Однажды, в большом доме, в многолюдном обществе, когда речь зашла обо мне, стали меня осмеивать, унижать, только что не бранить. Вдруг бабушка хозяина, современница Петра Великого, за меня вступилась, стала уверять, что при дворе еще не бывало подобной мне принцессы и что я предназначена судьбой составить счастье и славу России. Все приутихли, все безусловно согласились со старушкой, и с тех пор ни одно оскорбительное слово не было произнесено на мой счет в этом доме. Я заметила это обстоятельство и вознамерилась им воспользоваться. И в торжественных собраниях, и на простых сходбищах и вечеринках я подходила к старушкам, садилась подле них, спрашивала о их здоровье, советовала, какие употреблять им средства в случае болезни, терпеливо слушала бесконечные их рассказы о их юных летах, о нынешней скуке, о ветрености молодых людей; сама спрашивала их совета в разных делах и потом искренно их благодарила. Я знала, как зовут их мосек, болонок, попугаев, дур; знала, когда которая из этих барынь именинница.

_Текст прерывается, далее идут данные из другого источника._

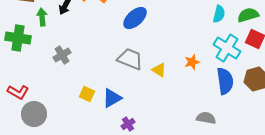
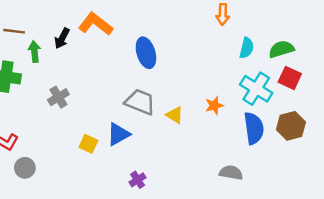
blue ellipse: (135, 18) -> (146, 53), turned -65
blue triangle: (112, 98) -> (118, 134), moved
gray circle: (34, 114) -> (25, 168), size x0.7

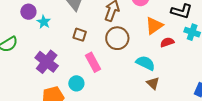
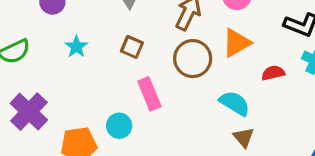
cyan star: (44, 22) -> (76, 47), moved
orange triangle: (154, 26) -> (236, 43), moved
purple cross: (47, 62) -> (29, 112), moved

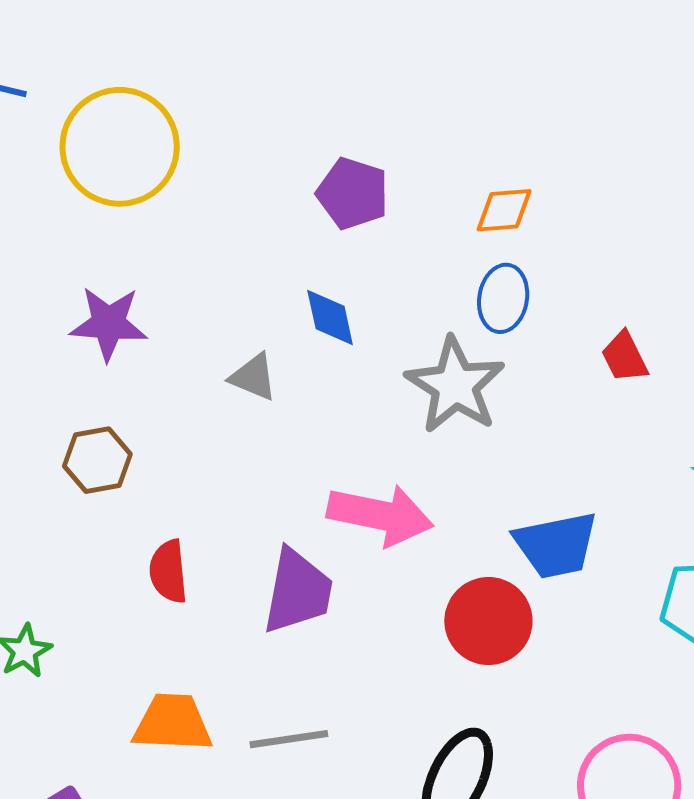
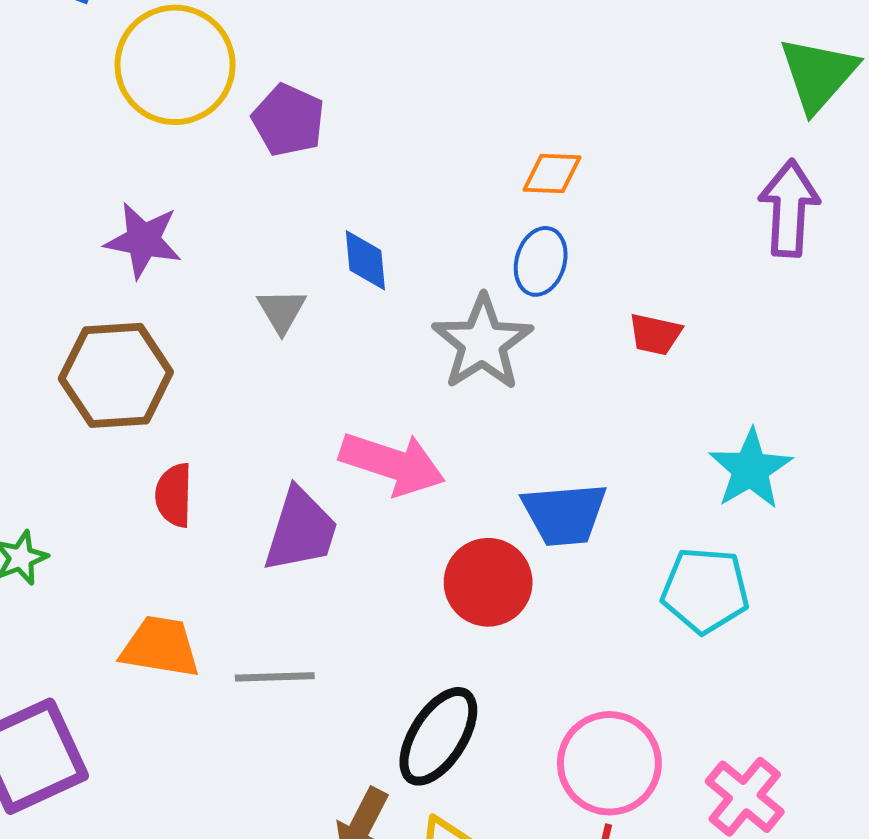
purple pentagon: (353, 193) -> (288, 120), moved
red trapezoid: (625, 357) -> (655, 334), turned -58
gray triangle: (253, 377) -> (282, 311), turned 30
brown hexagon: (97, 460) -> (116, 375), size x1.6

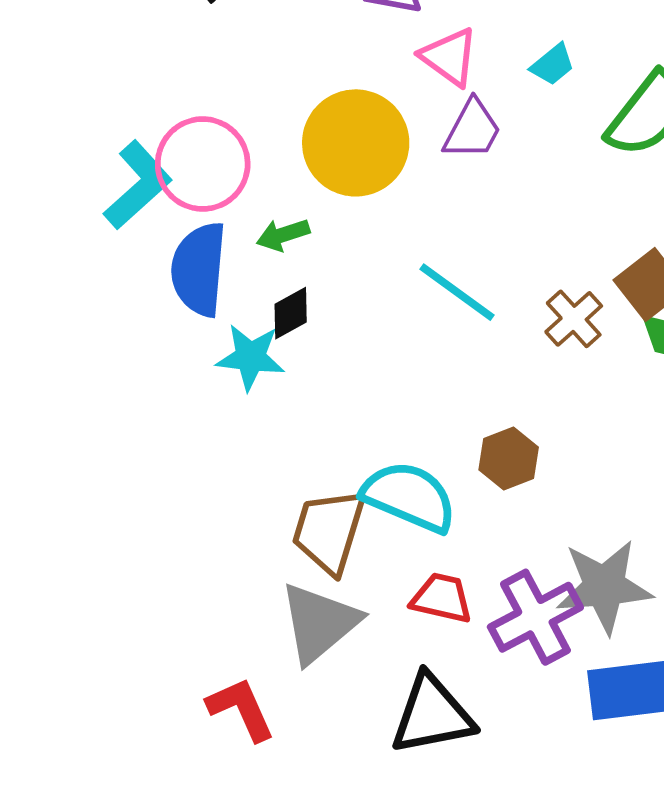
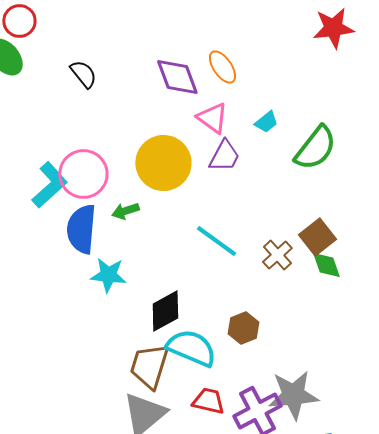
black diamond: (291, 313) -> (165, 311), moved, size x1.5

В этот день являлся к ней мой камердинер, поздравлял ее от моего имени и подносил цветы и плоды из ораниенбаумских оранжерей. Не прошло двух лет, как самая жаркая хвала моему уму и сердцу послышалась со всех сторон и разнеслась по всей России. Самым простым и невинным образом составила я себе громкую славу и, когда зашла речь о занятии русского престола, очутилось на моей стороне значительное большинство».

В другой раз, говорил Николай Петрович, государыня, подписав, в веселом расположении духа, несколько поднесенных ей бумаг, одну за другой, спросила у него:

— Как ты думаешь, Николай Петрович, трудное ли дело управлять людьми?

— Думаю, государыня, что труднее этого дела нет на свете.

— И! пустое, — возразила она, — для этого нужно наблюдать два-три правила, не больше.

— Согласен, ваше величество, но эти правила составляют достояние и тайну великих и гениальных людей.

— Нимало. Эти правила довольно известны. Хочешь ли, я сообщу их тебе?

— Как не хотеть, ваше величество!

— Слушай же: первое правило — делать так, чтоб люди думали, будто они сами именно хотят этого…

— Довольно, государыня, — сказал тонкий царедворец. — Если сумею употребить это правило на деле, мне прочие уже не нужны.

И действительно, Екатерина умела употреблять это правило в совершенстве. Вся Россия уверена была, что императрица, во всех своих делах, только исполняет желание народа.

Сообщу еще два истинные случая из ее царствования.

В девяностых годах произошла в одном петербургском трактире драка между армейскими офицерами и мастеровыми, причем несколько последних были изувечены и один убит. Произвели следствие и суд. По мнению всех инстанций, трое из подсудимых были виноваты кругом, а один в меньшей степени. На докладе Сената государыня смягчила наказание, к которому присуждены были трое первых, но приговор над последним приказала исполнить. Генерал-прокурор, полагая, что эта резолюция положена по ошибке, доложил о том государыне и получил в ответ: «Нет, я не ошиблась. Трое не так виновны, а последний злодей». Его сослали в Сибирь. Лет через двадцать обратился он к императору Александру Павловичу с просьбой о облегчении судьбы его. Дело пересмотрели в Совете, донесли государю, что люди, более виновные, давно получили прошение, и испрашивали помилования остальному. Государь согласился. Помилованный прибыл в Петербург и с жаром благодарил государственного секретаря А. Н. Оленина за его предстательство. И что же! Через полгода он оказался сущим извергом и опять был сослан в Сибирь. Екатерина, из производства дела, увидела, что трое виновников поступали в жару гнева и страсти, а этот действовал хладнокровно. Это ускользнуло из виду всех следователей и судей.

Теперь другой анекдот. Один повытчик 1-го департамента Сената, запечатывая и надписывая пакеты с высочайшими подписными указами, рвал в то же время негодные бумаги и в рассеянности разорвал один подписной указ. Это считалось в то время преступлением уголовным и государственным. Что ж! Он переписал изорванный указ вновь, нанял извозчика, отправился в Царское Село и остановился в аллее, по которой государыня обыкновенно гуляла по вечерам. Завидев ее, он бросился на колени и вскричал:

— Матушка государыня! Спасите меня!

Она подошла к нему и выслушала рассказ о его несчастии.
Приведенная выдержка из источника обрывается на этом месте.